WASHINGTON: It always happens this time of year. You get a sore throat, and then a sniffle, and pretty soon you’ve got a full-blown cold. Or maybe it’s your child — day care calls, you’ve got to come pick them up because they’re running a fever. You receive a note home in your child’s backpack that strep throat or cocksackie virus is making the rounds, and suddenly the sniffle your child has becomes more ominous.
None of these illnesses themselves are typically all that threatening. A cold lasts a week or so, and strep throat requires a trip to the doctor for some medicine. The time you must take off work to take care of yourself or your child, however, is what becomes a source of stress. How can you manage getting your work done while making sure everyone gets healthy?
A survey by NSF International, a trade group that sets public health standards and certification program, found that 26 per cent of Americans always go to work when they’re sick, and another 34 per cent wait until they’re experiencing the full onset of symptoms before staying home. Of course, your co-workers might appreciate if you phoned into the meeting instead of coming in. With your children, however, day care and school policies are much more strict to prevent the spread of illness in a more vulnerable population. There are a few steps you can take to make this cold and flu season go more smoothly than the last.
1. Plan ahead
Rather than crossing your fingers and hoping you don’t get sick, let’s start by accepting that we’ll all come down with at least one cold this winter. If you have children, you know they’ll get colds; children experience eight to 10 colds a year before they turn 2 years old, and they have more if they are in a day care Centre.
It’s a good idea to look at your calendar and figure out what days you “must” be in the office, and which days you can take leave or work a flexible schedule. For me, the days I teach classes are days when I must be in the office. For those days, if a child has to be home from school, my partner knows he’s on call if an emergency happens. You may have standing meetings or obligations you can’t shift. Work out which days you’ll be on call for sick-outs and which ones your partner or another family member will cover.

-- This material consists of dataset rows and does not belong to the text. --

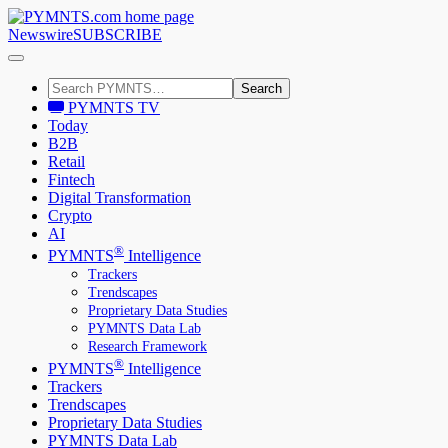
Newswire
SUBSCRIBE
Search
PYMNTS TV
Today
B2B
Retail
Fintech
Digital Transformation
Crypto
AI
®
PYMNTS
Intelligence
Trackers
Trendscapes
Proprietary Data Studies
PYMNTS Data Lab
Research Framework
®
PYMNTS
Intelligence
Trackers
Trendscapes
Proprietary Data Studies
PYMNTS Data Lab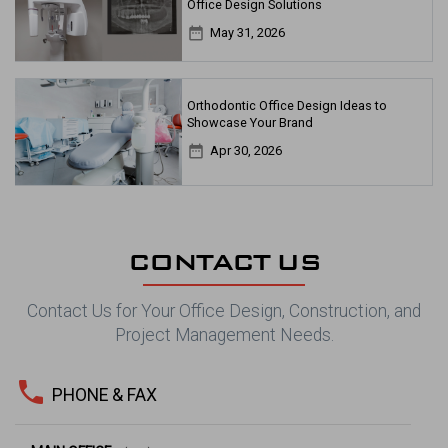
Office Design Solutions
date_range
May 31, 2026
Orthodontic Office Design Ideas to
Showcase Your Brand
date_range
Apr 30, 2026
CONTACT US
Contact Us for Your Office Design, Construction, and
Project Management Needs.
phone
PHONE & FAX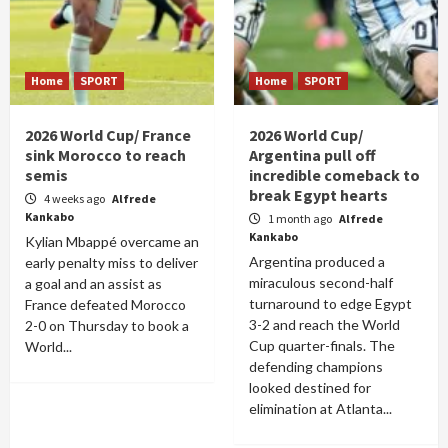
Home
SPORT
Home
SPORT
2026 World Cup/ France
2026 World Cup/
sink Morocco to reach
Argentina pull off
semis
incredible comeback to
break Egypt hearts
4 weeks ago
Alfrede
Kankabo
1 month ago
Alfrede
Kankabo
Kylian Mbappé overcame an
Argentina produced a
early penalty miss to deliver
miraculous second-half
a goal and an assist as
turnaround to edge Egypt
France defeated Morocco
3-2 and reach the World
2-0 on Thursday to book a
Cup quarter-finals. The
World...
defending champions
looked destined for
elimination at Atlanta...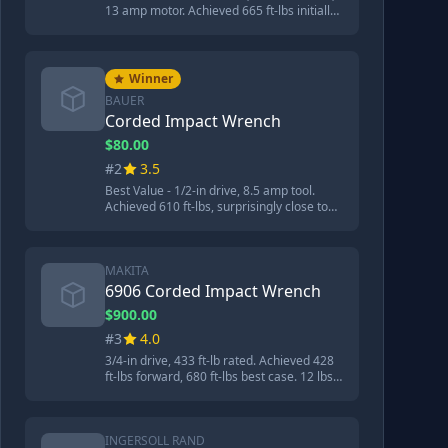
13 amp motor. Achieved 665 ft-lbs initially,
962 ft-lbs best case, over 1000 ft-lbs after
service. 20.75 lbs aluminum body. 'Built
like reinforced concrete' - most powerful
tool tested.
Winner
BAUER
Corded Impact Wrench
$80.00
#2
3.5
Best Value - 1/2-in drive, 8.5 amp tool.
Achieved 610 ft-lbs, surprisingly close to
the expensive 3/4-in Makita despite being
decades newer design and much cheaper
at $70-80.
MAKITA
6906 Corded Impact Wrench
$900.00
#3
4.0
3/4-in drive, 433 ft-lb rated. Achieved 428
ft-lbs forward, 680 ft-lbs best case. 12 lbs,
13 inches long. Paddle trigger like Snap-On
impacts. Good for heavy construction
work.
INGERSOLL RAND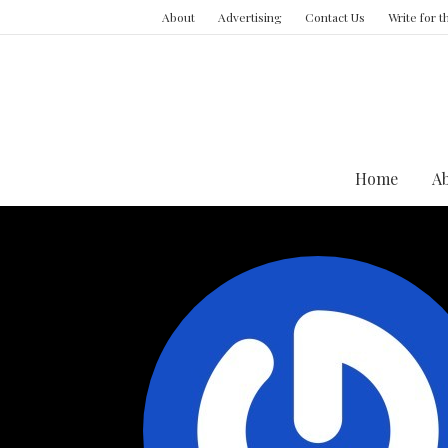
About
Advertising
Contact Us
Write for 
Home
A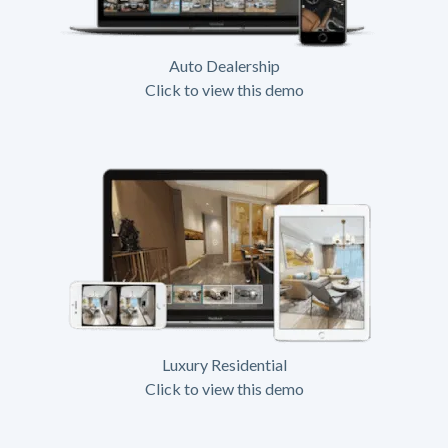
Auto Dealership
Click to view this demo
Luxury Residential
Click to view this demo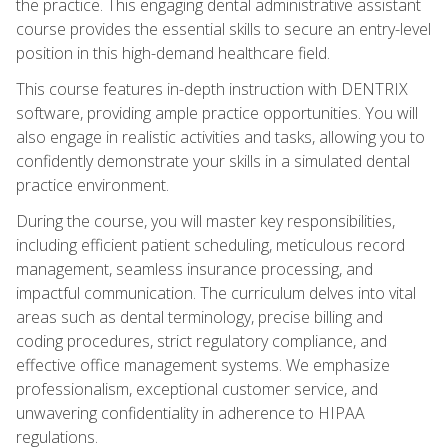
the practice. This engaging dental administrative assistant
course provides the essential skills to secure an entry-level
position in this high-demand healthcare field.
This course features in-depth instruction with DENTRIX
software, providing ample practice opportunities. You will
also engage in realistic activities and tasks, allowing you to
confidently demonstrate your skills in a simulated dental
practice environment.
During the course, you will master key responsibilities,
including efficient patient scheduling, meticulous record
management, seamless insurance processing, and
impactful communication. The curriculum delves into vital
areas such as dental terminology, precise billing and
coding procedures, strict regulatory compliance, and
effective office management systems. We emphasize
professionalism, exceptional customer service, and
unwavering confidentiality in adherence to HIPAA
regulations.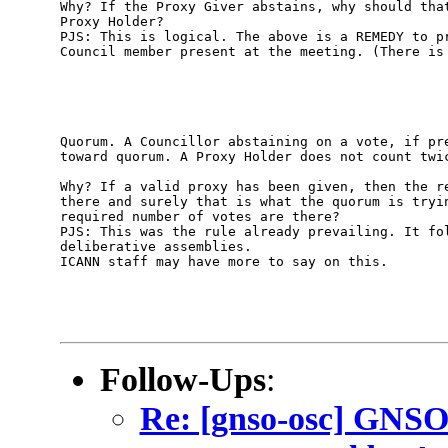
Why? If the Proxy Giver abstains, why should that
Proxy Holder? 

PJS: This is logical. The above is a REMEDY to pr
Council member present at the meeting. (There is 
Quorum. A Councillor abstaining on a vote, if pre
toward quorum. A Proxy Holder does not count twic
Why? If a valid proxy has been given, then the re
there and surely that is what the quorum is tryin
required number of votes are there?

PJS: This was the rule already prevailing. It fol
deliberative assemblies.

ICANN staff may have more to say on this.

Follow-Ups
:
Re: [gnso-osc] GNSO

If your job is less flexible, such as a medical doctor or a job that requires lots of face time, figure out other options for days you know you can’t miss. First, check with your human resources department. Some larger workplaces cover the cost of a nanny or babysitter for the day, and work with special services to provide care. If you’re with a smaller firm, ask about babysitters or stay-at-home-parents in the neighbourhood who might be able to be on call. Having a few options can be helpful when your child’s fever spikes at 11pm
2. Rethink your childcare
My oldest son attended a day care Centre until he enrolled in a D.C. state school preschool program, and for my second son’s first year, I placed him in the same day care Centre. Balancing two children’s needs to be out of school due to illness, however, quickly became too much to manage. The winter right after my second son turned 1, there were only a few weeks where I worked a full five days due to small illnesses that required him to be picked up from day care. It was too much. We looked at the options, and for us, an au pair made a lot of sense. Au pairs are young (usually) woman who come to live with a family and provide childcare for 45 hours a week through a program through the State Department.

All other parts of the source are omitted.